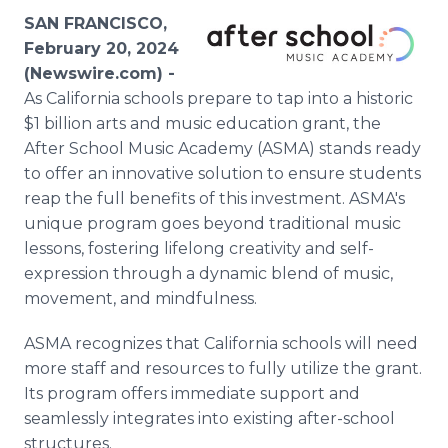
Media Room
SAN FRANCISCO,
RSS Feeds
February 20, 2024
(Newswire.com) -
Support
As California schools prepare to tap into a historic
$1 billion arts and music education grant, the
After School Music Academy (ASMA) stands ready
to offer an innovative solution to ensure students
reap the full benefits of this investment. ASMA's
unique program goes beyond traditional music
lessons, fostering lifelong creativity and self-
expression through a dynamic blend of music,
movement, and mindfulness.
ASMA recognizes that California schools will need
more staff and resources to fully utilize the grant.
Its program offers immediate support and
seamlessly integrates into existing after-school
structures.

----

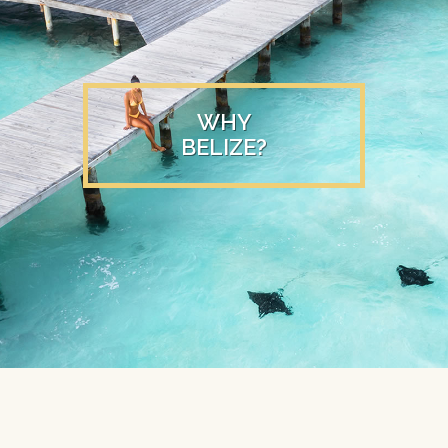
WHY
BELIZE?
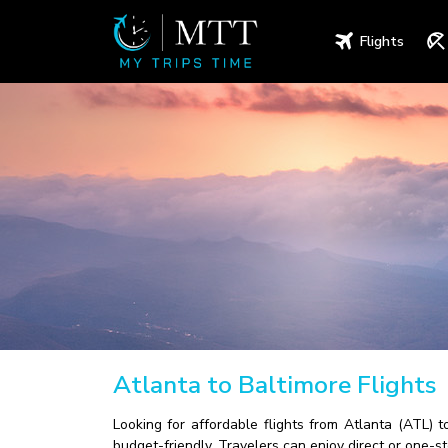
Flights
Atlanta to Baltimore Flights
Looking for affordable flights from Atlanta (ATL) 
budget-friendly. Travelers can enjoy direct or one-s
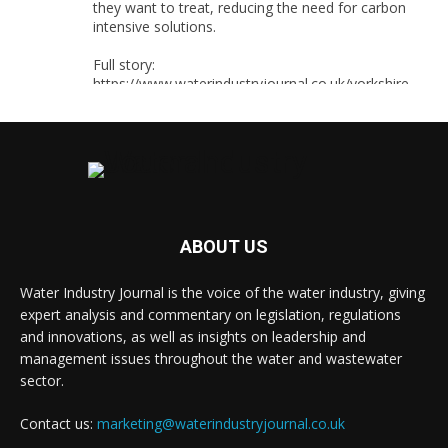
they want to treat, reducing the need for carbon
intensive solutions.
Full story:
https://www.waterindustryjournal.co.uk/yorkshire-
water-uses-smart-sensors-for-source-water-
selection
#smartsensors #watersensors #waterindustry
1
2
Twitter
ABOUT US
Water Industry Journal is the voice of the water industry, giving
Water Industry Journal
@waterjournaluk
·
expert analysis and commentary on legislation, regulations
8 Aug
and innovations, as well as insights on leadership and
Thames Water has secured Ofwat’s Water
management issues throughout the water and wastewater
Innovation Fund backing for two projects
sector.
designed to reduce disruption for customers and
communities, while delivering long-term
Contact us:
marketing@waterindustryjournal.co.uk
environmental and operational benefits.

----

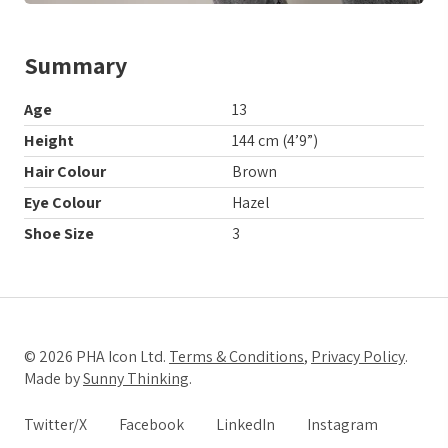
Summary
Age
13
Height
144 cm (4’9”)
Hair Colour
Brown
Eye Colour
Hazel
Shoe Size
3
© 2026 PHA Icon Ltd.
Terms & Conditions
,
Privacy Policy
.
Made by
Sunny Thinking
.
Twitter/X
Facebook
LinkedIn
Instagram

----

## [Exercise objective]
Write out, from the lines above, only those from the line with "Its program offers immediate support and" to the line with "structures.", exactly as given, including the first and the last.

## [Reply to the exercise]
Its program offers immediate support and
seamlessly integrates into existing after-school
structures.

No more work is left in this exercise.